GU should embrace open access

October 7, 2009

Georgetown talks about “educating the whole person” a lot, and its professors have been known to complain that their students are more interested in earning high grades than they are in learning for learning’s sake. Considering this emphasis, it’s surprising that Georgetown has been slow to join the Free Culture movement, which encourages schools to make courseware like lectures accessible to anyone with access to the Internet and an eagerness for knowledge. Georgetown should be the next university to embrace Free Culture’s ideas about open courseware and open access publishing.

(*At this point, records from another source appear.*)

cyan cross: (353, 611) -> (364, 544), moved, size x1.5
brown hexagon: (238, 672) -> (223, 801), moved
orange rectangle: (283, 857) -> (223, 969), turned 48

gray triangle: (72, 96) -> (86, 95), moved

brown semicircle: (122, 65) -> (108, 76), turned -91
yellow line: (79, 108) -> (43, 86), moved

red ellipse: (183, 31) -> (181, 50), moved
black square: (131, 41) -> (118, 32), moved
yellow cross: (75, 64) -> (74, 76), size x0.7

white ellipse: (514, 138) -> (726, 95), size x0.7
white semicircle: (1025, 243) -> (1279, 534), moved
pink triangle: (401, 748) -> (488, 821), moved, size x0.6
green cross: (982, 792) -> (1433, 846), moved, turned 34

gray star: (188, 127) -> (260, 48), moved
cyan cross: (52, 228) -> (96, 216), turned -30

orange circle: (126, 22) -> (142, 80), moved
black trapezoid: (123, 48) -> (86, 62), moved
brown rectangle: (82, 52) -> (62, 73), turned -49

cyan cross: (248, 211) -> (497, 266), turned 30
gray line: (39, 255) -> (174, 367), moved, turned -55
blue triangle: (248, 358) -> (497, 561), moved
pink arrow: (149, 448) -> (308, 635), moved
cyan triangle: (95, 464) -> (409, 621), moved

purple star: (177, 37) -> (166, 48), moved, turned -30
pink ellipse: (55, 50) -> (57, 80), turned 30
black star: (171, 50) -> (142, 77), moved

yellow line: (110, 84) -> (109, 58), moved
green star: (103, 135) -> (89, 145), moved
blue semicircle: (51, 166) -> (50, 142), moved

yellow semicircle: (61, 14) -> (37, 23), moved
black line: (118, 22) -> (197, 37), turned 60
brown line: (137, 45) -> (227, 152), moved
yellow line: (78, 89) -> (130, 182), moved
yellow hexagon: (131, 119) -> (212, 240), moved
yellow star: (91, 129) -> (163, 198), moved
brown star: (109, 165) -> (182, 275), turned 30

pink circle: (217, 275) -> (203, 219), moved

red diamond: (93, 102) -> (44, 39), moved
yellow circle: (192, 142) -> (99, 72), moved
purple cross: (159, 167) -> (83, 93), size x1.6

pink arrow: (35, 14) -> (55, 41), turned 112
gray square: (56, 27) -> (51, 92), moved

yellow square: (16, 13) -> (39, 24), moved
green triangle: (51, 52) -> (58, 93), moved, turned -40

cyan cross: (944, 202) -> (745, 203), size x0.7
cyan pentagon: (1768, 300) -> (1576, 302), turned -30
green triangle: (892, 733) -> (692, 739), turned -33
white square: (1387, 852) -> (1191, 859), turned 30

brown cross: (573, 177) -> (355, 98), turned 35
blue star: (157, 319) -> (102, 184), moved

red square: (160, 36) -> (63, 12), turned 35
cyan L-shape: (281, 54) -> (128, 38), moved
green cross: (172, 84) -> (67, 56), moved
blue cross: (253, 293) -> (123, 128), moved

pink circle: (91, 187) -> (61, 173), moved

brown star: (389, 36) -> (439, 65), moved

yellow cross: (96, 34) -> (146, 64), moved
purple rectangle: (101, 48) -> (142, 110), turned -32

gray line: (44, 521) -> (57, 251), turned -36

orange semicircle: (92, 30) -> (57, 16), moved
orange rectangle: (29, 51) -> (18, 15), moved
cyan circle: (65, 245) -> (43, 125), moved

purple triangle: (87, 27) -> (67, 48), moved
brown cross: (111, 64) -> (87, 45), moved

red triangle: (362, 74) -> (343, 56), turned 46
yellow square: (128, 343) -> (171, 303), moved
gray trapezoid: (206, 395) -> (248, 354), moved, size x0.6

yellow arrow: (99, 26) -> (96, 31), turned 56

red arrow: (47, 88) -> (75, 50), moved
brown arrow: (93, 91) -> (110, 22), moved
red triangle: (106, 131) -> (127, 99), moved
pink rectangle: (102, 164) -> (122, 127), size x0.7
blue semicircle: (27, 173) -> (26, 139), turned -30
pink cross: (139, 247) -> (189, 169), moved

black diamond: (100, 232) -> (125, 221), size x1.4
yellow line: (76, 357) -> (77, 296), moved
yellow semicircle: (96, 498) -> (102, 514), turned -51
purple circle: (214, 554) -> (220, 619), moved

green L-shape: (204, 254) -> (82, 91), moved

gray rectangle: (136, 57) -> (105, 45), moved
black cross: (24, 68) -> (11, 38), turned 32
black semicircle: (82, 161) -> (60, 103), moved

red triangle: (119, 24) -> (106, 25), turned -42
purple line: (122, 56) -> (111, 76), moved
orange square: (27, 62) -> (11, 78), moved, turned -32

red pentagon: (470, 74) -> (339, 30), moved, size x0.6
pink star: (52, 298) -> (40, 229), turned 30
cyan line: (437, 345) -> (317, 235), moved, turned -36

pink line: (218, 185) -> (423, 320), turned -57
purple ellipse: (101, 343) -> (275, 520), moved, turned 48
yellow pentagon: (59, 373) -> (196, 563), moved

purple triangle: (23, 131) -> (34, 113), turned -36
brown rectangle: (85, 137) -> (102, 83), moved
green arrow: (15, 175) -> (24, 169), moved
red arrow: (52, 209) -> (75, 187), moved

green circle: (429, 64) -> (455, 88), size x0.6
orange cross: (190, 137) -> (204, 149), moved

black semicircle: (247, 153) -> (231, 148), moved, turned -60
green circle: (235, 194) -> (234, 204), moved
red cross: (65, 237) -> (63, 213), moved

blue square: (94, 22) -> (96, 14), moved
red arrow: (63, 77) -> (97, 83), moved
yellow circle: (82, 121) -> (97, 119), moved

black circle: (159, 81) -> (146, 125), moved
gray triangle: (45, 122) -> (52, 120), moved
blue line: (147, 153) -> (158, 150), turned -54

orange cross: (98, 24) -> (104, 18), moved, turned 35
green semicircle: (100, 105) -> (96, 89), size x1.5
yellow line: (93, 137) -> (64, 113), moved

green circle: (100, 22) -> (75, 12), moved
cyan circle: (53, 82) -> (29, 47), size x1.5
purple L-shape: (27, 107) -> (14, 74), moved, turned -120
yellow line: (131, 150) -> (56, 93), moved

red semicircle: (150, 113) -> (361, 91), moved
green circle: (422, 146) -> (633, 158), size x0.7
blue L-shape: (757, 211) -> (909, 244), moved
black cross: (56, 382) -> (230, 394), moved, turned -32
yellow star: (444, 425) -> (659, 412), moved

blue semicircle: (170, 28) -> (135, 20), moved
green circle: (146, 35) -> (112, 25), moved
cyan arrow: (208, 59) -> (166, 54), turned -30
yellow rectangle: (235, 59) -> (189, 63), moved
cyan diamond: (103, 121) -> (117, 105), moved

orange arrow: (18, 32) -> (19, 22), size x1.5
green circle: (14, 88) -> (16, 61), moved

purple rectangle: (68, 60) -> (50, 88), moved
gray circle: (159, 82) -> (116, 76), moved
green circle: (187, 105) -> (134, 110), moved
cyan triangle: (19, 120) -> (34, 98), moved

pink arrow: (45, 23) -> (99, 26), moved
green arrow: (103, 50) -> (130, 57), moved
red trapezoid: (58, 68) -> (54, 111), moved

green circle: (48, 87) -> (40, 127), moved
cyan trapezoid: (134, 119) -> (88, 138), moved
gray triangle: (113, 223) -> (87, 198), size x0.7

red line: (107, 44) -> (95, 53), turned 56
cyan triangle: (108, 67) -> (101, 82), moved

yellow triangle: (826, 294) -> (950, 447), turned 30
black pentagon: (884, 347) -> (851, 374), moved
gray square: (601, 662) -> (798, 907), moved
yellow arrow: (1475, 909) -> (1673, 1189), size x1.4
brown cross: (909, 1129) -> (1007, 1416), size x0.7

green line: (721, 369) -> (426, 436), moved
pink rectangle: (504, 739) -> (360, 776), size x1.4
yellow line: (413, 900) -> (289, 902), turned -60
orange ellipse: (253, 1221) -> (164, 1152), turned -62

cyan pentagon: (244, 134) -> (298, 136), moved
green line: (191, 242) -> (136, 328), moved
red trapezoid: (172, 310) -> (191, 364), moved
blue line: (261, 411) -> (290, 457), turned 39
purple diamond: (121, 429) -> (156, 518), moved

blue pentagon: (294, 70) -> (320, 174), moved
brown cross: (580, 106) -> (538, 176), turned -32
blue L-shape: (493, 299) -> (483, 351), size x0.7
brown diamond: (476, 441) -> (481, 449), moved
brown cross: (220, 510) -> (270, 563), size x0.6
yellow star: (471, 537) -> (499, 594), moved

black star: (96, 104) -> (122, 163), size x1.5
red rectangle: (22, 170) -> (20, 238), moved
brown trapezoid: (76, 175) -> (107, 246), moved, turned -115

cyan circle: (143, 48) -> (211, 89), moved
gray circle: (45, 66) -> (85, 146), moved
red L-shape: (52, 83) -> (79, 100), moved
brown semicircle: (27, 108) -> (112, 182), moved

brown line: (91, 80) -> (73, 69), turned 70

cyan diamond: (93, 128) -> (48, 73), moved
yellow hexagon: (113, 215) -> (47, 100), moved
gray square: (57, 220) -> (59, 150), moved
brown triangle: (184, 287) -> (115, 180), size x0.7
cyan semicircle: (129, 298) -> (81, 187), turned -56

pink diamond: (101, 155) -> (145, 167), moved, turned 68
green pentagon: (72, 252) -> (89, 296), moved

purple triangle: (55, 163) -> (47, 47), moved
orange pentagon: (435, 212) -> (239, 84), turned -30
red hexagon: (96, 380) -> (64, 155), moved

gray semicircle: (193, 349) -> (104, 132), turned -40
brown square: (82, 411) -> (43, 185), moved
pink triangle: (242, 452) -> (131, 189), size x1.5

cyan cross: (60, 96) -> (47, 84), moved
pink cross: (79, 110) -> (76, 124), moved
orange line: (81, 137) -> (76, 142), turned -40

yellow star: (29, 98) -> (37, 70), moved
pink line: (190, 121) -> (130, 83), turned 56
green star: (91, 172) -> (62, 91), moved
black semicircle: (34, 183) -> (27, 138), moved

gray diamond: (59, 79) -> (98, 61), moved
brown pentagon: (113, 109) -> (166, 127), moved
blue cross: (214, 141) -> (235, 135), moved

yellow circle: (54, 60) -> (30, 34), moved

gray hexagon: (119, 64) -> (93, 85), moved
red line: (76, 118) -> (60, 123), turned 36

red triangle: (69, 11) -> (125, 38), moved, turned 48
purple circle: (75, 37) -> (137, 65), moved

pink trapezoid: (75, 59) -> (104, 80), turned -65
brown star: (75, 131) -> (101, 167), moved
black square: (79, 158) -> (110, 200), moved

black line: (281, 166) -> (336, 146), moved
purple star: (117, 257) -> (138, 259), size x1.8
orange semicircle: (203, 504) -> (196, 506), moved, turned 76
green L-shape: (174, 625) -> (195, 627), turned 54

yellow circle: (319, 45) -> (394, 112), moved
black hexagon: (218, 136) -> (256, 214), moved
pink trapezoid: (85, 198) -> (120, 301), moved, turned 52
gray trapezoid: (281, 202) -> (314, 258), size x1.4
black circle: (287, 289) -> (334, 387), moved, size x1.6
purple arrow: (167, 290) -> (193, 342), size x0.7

This summer, the University launched Georgetown OpenCourseWare, a website that would make learning materials like lectures from Georgetown classes accessible to anyone. So far, only eight classes are available on the site, including just one humanities course out of Georgetown’s vast humanities catalog. The paucity is partly due to the fact that OCW is a pilot program and partly because professors have concerns about putting their courses online, according to Kevin Donovan (SFS `11), the head of Georgetown’s chapter of Students for Free Culture.

Considering the benefits of open courseware, Georgetown’s reluctance is disheartening. Donovan points out that OCW can enhance professor’s reputations and name recognition, and takes very little time. Doctors and lawyers at small practices and firms can keep abreast of the latest developments in medical and legal research. With a prestigious law school and important medical research facilities, Georgetown can make significant contributions to these fields. On their part, more faculty ought to post videos of their classes on Georgetown OpenCourseWare.

Georgetown should also adopt an open access publishing mandate like the one the Massachusetts Insitute of Technology adopted in March. MIT’s mandate allows the university to freely disseminate its professors’ essays and studies, making scholarly articles available to individuals who likely could not otherwise afford to read them. A mandate like that at Georgetown should allow for exceptions so professors can continue to profit from the publication of some articles. If American institutions as a whole trend toward open access publishing, universities will need to spend less on scholarly journals. Journals sometimes charge its authors a fee, which universities will typically cover. This would impose a fee on Georgetown, but nothing like the money the University currently pays for scholarly journals, according to Donovan. In the 2008-2009 school year alone, Georgetown spent $4 million on journal subscriptions. That money could certainly be spent better elsewhere at the University.

With open courseware and open access publishing, Georgetown has a huge opportunity to enhance intellectual life outside its gates. It’s time that Georgetown walked the cura personalis talk.